Friday, June 24, 2005

Mother remembered

Yesterday, June 23rd, marked my mom’s birthday, two days after my dad’s. She was in my thoughts much of the day. She would have been 88 but she passed away on my 50th birthday, from advanced Alzheimer’s. Since she was six years younger than my dad, I always assumed she would outlive him by many years. Life is full of the unexpected.

Visiting back home I found an old photo album which had pictures of her, taken soon after she met my father in 1943. She looked so incredibly happy, radiant and beautiful in them, as only a woman in her mid-twenties and in love can be. In the land of blondes this dark-haired beauty with olive skin color certainly stood apart from the rest. My dad had been sent to a hospital from the war front, and my mom was a volunteer there. His heart troubles soon must have become of a different type. He had lost his first wife three years before, a couple days after my half-brother was born. The Winter War was happening and as he was on the front, he couldn’t even be there to witness the miracle of life and death at the same time. He never wanted to talk about this time, but I assumed she had died from an infection, although some source mentions that the hospital was bombed by the Soviets. – The same album had pictures from the war, such as my dad riding a horse or standing by a captured Soviet tank with a fellow officer.
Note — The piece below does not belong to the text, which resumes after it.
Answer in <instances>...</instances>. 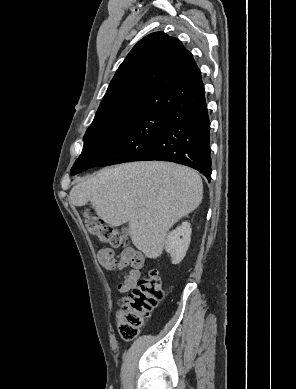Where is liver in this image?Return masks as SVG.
<instances>
[{"mask_svg":"<svg viewBox=\"0 0 296 389\" xmlns=\"http://www.w3.org/2000/svg\"><path fill=\"white\" fill-rule=\"evenodd\" d=\"M202 198V179L195 170L162 161L102 169L69 194L75 206L90 202L111 227L128 222L134 246L153 259L162 254L169 229L198 208Z\"/></svg>","mask_w":296,"mask_h":389,"instance_id":"obj_1","label":"liver"}]
</instances>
My mother had perhaps the quickest mind of anyone I’ve known. She could do mental math faster than today’s calculators and beating her in a card game was quite improbable, as she easily remembered where all the cards had gone. She also wrote beautifully with her unique strong handwriting: I treasure all the deep, long letters she wrote to me over the years. If it had been up to her, I would have followed in her footsteps in business, like everyone from her side, as she saw the same kind of intellect and talent in me. Had that been the case, I would have battled a very different group of questionable characters, crooks and morons in my life. She did like and appreciate music but didn’t think it was a safe and healthy way of making a livelihood. As usual, she was right. My mom was stubborn and once she had made up her mind, nothing could change it. Two months before she was to graduate from high school, her German teacher insulted her pride with some stupid remark, and she quit school. She hated phony people who pretended to be better than others: she possessed the uncanny ability to see through anyone in just a few moments. She was very kind to ordinary working class in her business and was probably the only person willing to lend money to Gypsies, which my home town had a number of. They would always leave some collateral behind, perhaps a wedding band, but never did they fail to pay her back. She had some Roma blood in herself from her mother’s side, in addition to the probably Middle Eastern heritage of her father. His family had come to Finland via Skåne, in Southern Sweden.

This incredible woman suffered horribly from endless illnesses since I was about three years old, and had close encounters with death many times. It began with encephalitis from a mosquito bite, trigeminal neuralgia from a botched operation (she used to get alcohol nerve blocks which would make half of her head swell to resemble a soccer ball) and toxic hyperthyroidism; all this before I started school. Later her heart stopped at least once on the operating table, and she also became severely depressed. Only trips to places where sun was abundant would lift her spirits: Mediterranean countries and North Africa. She would return looking like a roasted coffee bean.

Alzheimer’s is a cruel disease: it slowly robbed my mom from being able to move around (she had been an incredibly fast walker) and then her bright mind. Even though she wasn’t able to speak any longer, she would grab my hand, squeeze it ever so tightly and look me in the eyes. Only the last time I visited, her eyes could no longer focus properly. My dad would go to the hospital twice a day and insist on feeding her, unless he had traveled here, to have a little break from all that with us. It was in his arms when she choked on mashed banana he was spoon-feeding her: a fitting end to 55 years of marriage.